The Bee reviewer, Patricia Beach Smith, called Marsden an "actor-dancer." That, too, is how Marsden sees himself, and how he believes dancers should be. "Ballet is based on theater," he says.

Marsden hasn't ruled out returning to full-time work in dance as an artistic director for a ballet company, but for the time being, he says he's relishing having weekends free from performing for the first time since he was a teenager.

In Lincoln, Marsden and his wife, Christine, also a former dancer, run a business selling organic products such as herbal teas and homemade lotions. The business concept evolved out of California's emphasis on clean, healthy living and Marsden's belief in Eastern medicine, which he says protected him from career-ending injury, as well as arthritis and weight gain.
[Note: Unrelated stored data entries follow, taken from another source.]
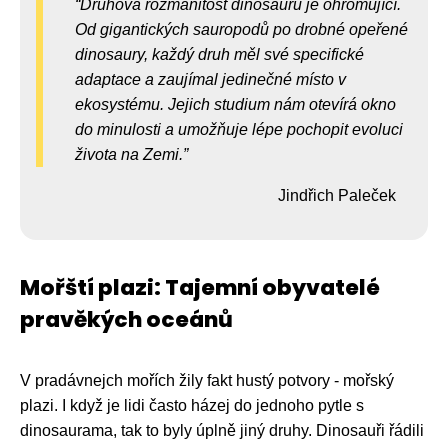
Druhová rozmanitost dinosaurů je ohromující.
Od gigantických sauropodů po drobné opeřené
dinosaury, každý druh měl své specifické
adaptace a zaujímal jedinečné místo v
ekosystému. Jejich studium nám otevírá okno
do minulosti a umožňuje lépe pochopit evoluci
života na Zemi.
Jindřich Paleček
Mořští plazi: Tajemní obyvatelé
pravěkých oceánů
V pradávnejch mořích žily fakt hustý potvory - mořský
plazi. I když je lidi často házej do jednoho pytle s
dinosaurama, tak to byly úplně jiný druhy. Dinosauři řádili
Marsden developed bone spurs on his ankles as a teenager. "I couldn't even plie," he remembers. Not one to admit defeat, Marsden kept dancing, and learned years later that he'd actually cracked the bone spurs off, breaking his own bones by the sheer force of weight and will. Years later, on the verge of surgery, Marsden tried homeopathic medicine. He never had the surgery.

To dance is to make pain and effort look painless and effortless, Marsden says, but even after a lifetime of dance, he still bubbles with enthusiasm for his art. "It's just wonderful to dance," he says. "It's just amazing."